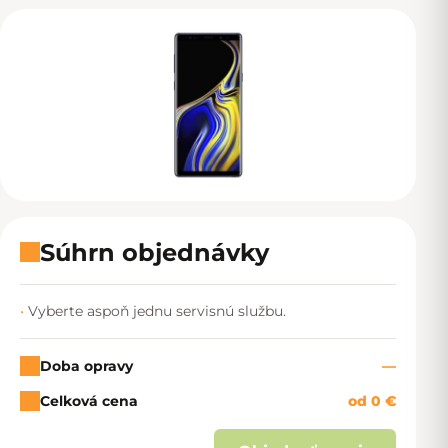
Súhrn objednávky
Vyberte aspoň jednu servisnú službu.
Doba opravy
—
Celková cena
od 0 €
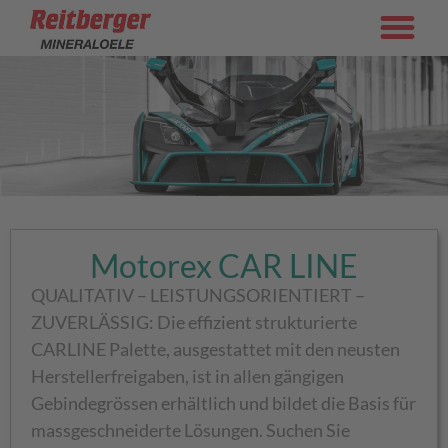
Motorex CAR LINE
QUALITATIV – LEISTUNGSORIENTIERT –
ZUVERLÄSSIG: Die effizient strukturierte
CARLINE Palette, ausgestattet mit den neusten
Herstellerfreigaben, ist in allen gängigen
Gebindegrössen erhältlich und bildet die Basis für
massgeschneiderte Lösungen. Suchen Sie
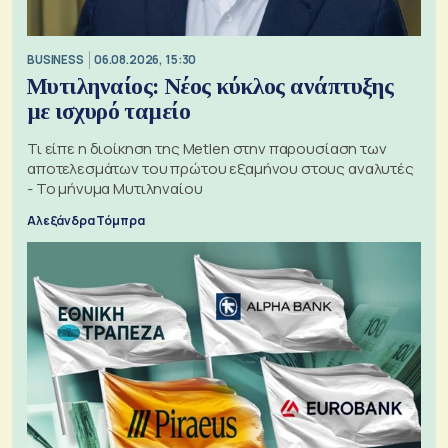
BUSINESS
06.08.2026, 15:30
Μυτιληναίος: Νέος κύκλος ανάπτυξης
με ισχυρό ταμείο
Τι είπε η διοίκηση της Metlen στην παρουσίαση των
αποτελεσμάτων του πρώτου εξαμήνου στους αναλυτές
- Το μήνυμα Μυτιληναίου
Αλεξάνδρα Τόμπρα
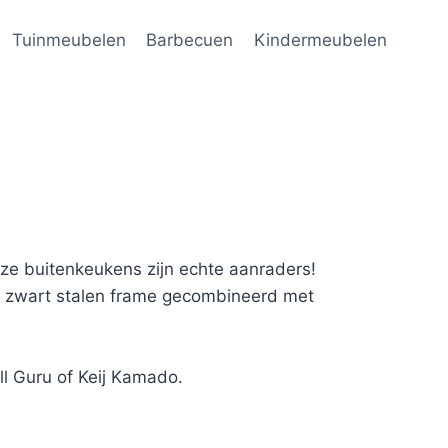
Tuinmeubelen
Barbecuen
Kindermeubelen
ze buitenkeukens zijn echte aanraders!
en zwart stalen frame gecombineerd met
ll Guru of Keij Kamado.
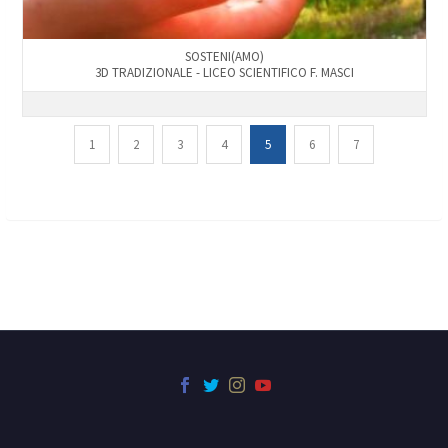
SOSTENI(AMO)
3D TRADIZIONALE - LICEO SCIENTIFICO F. MASCI
1
2
3
4
5
6
7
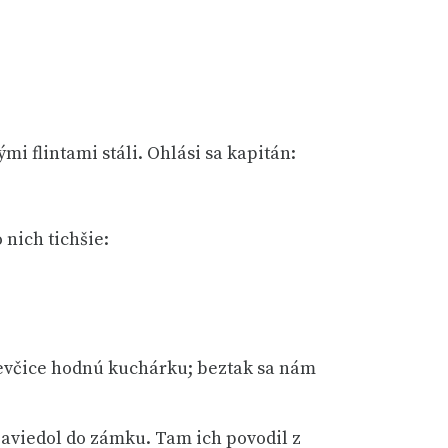
mi flintami stáli. Ohlási sa kapitán:
 nich tichšie:
dievčice hodnú kuchárku; beztak sa nám
 zaviedol do zámku. Tam ich povodil z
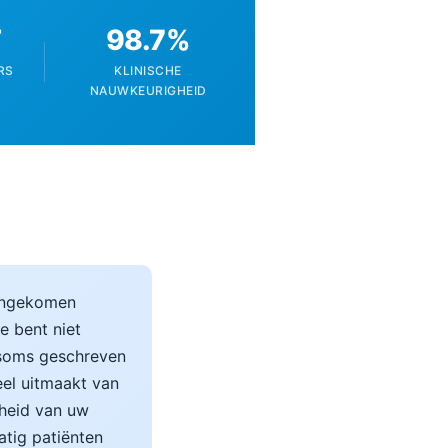
T
98.7%
RS
KLINISCHE
NAUWKEURIGHEID
gengekomen
Je bent niet
soms geschreven
eel uitmaakt van
dheid van uw
atig patiënten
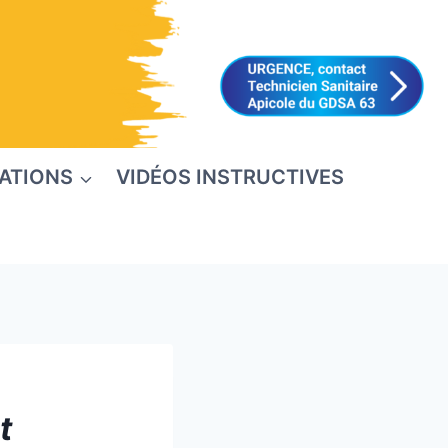
ATIONS
VIDÉOS INSTRUCTIVES
t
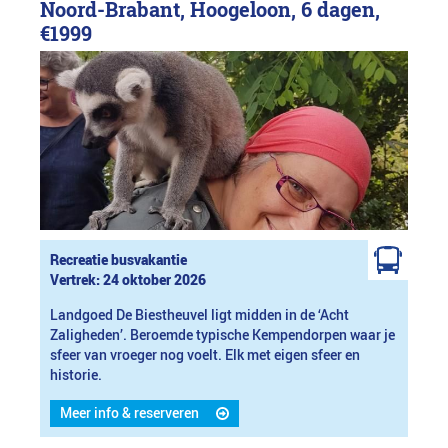
Noord-Brabant, Hoogeloon, 6 dagen,
€1999
Recreatie busvakantie
Vertrek: 24 oktober 2026
Landgoed De Biestheuvel ligt midden in de ‘Acht
Zaligheden’. Beroemde typische Kempendorpen waar je
sfeer van vroeger nog voelt. Elk met eigen sfeer en
historie.
Meer info & reserveren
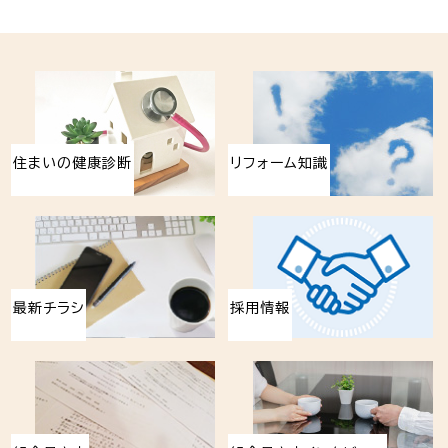
住まいの健康診断
リフォーム知識
最新チラシ
採用情報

Your task →
The entries above need to be transcribed word for word, and the pictures stay out.

Answer box →
Súhrn objednávky
Vyberte aspoň jednu servisnú službu.
Doba opravy
—
Celková cena
od 0 €
Motorex CAR LINE
QUALITATIV – LEISTUNGSORIENTIERT –
ZUVERLÄSSIG: Die effizient strukturierte
CARLINE Palette, ausgestattet mit den neusten
Herstellerfreigaben, ist in allen gängigen
Gebindegrössen erhältlich und bildet die Basis für
massgeschneiderte Lösungen. Suchen Sie
BUSINESS
06.08.2026, 15:30
Μυτιληναίος: Νέος κύκλος ανάπτυξης
με ισχυρό ταμείο
Τι είπε η διοίκηση της Metlen στην παρουσίαση των
αποτελεσμάτων του πρώτου εξαμήνου στους αναλυτές
- Το μήνυμα Μυτιληναίου
Αλεξάνδρα Τόμπρα
Tuinmeubelen
Barbecuen
Kindermeubelen
ze buitenkeukens zijn echte aanraders!
en zwart stalen frame gecombineerd met
ll Guru of Keij Kamado.
SOSTENI(AMO)
3D TRADIZIONALE - LICEO SCIENTIFICO F. MASCI
1
2
3
4
5
6
7
mi flintami stáli. Ohlási sa kapitán:
 nich tichšie:
dievčice hodnú kuchárku; beztak sa nám
 zaviedol do zámku. Tam ich povodil z
T
98.7%
RS
KLINISCHE
NAUWKEURIGHEID
gengekomen
Je bent niet
soms geschreven
eel uitmaakt van
dheid van uw
atig patiënten
ATIONS
VIDÉOS INSTRUCTIVES
t
Noord-Brabant, Hoogeloon, 6 dagen,
€1999
Recreatie busvakantie
Vertrek: 24 oktober 2026
Landgoed De Biestheuvel ligt midden in de ‘Acht
Zaligheden’. Beroemde typische Kempendorpen waar je
sfeer van vroeger nog voelt. Elk met eigen sfeer en
historie.
Meer info & reserveren
住まいの健康診断
リフォーム知識
最新チラシ
採用情報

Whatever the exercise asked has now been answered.